Os detalhes da investigação, conduzida por uma equipa internacional de cientistas de Itália, Suíça e França, foram publicados na revista Nature, citada pela agência Efe.

Para muitas pessoas, as redes sociais tornaram-se a principal fonte de informação, o que gerou preocupação com a desinformação, a polarização e a influência dos algoritmos (que filtram, selecionam e ordenam o conteúdo em 'feeds' personalizados para reter os utilizadores).

Algumas experiências anteriores em grande escala - incluindo uma colaboração com a Meta - encontraram poucas evidências de que a desativação do algoritmo que filtra a informação e o regresso a um feed cronológico alterasse as atitudes políticas dos utilizadores.

Mas estes estudos não conseguiram determinar se a exposição precoce ao algoritmo já tinha moldado estas opiniões, salientaram os autores.

Para esclarecer isto, realizaram uma experiência independente com 4.965 utilizadores do X nos Estados Unidos durante o Verão de 2023, seis meses depois de o empresário sul-africano Elon Musk ter comprado a empresa, então chamada Twitter, e um ano antes de declarar publicamente o seu apoio ao candidato republicano Donald Trump, atual presidente dos Estados Unidos.

Os participantes do estudo foram aleatoriamente designados para um 'feed' algorítmico (um filtro de notícias) ou para a linha do tempo (a versão padrão) durante sete semanas.

Também entrevistaram os participantes antes e depois da experiência e analisaram o conteúdo da linha do tempo e o comportamento dos utilizadores na rede utilizando uma extensão de 'browser' que permitia monitorizar o conteúdo da linha do tempo e as interações 'online'.

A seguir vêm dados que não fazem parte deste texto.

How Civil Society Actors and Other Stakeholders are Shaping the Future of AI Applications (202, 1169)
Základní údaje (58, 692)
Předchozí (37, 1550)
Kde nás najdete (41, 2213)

Os resultados revelaram que os utilizadores designados para o feed algorítmico interagiram mais com a plataforma, adotaram visões políticas mais à direita e eram mais propensos a seguir ativistas políticos conservadores.

Por outro lado, quando os utilizadores foram transferidos do 'feed' algorítmico para o feed cronológico, as suas opiniões e comportamentos tiveram pouco efeito.

Além disso, a análise de conteúdo revelou que o algoritmo exibiu mais publicações conservadoras e ativistas, ao mesmo tempo que reduziu a visibilidade dos meios de comunicação tradicionais, como aponta o estudo.

Para os autores, estes resultados demonstram que os algoritmos das redes sociais "moldam significativamente as atitudes políticas" e que este efeito persiste mesmo após a remoção da seleção algorítmica.

Além disso, alertaram que os algoritmos influenciam não só o que os utilizadores veem, mas também o ambiente político digital em que vivem.

Os autores advertiram ainda para as limitações do estudo, sublinhando, em primeiro lugar, que os resultados devem ser restritos à rede X e, em segundo lugar, que o período de tempo da experiência não permite determinar os efeitos a longo prazo.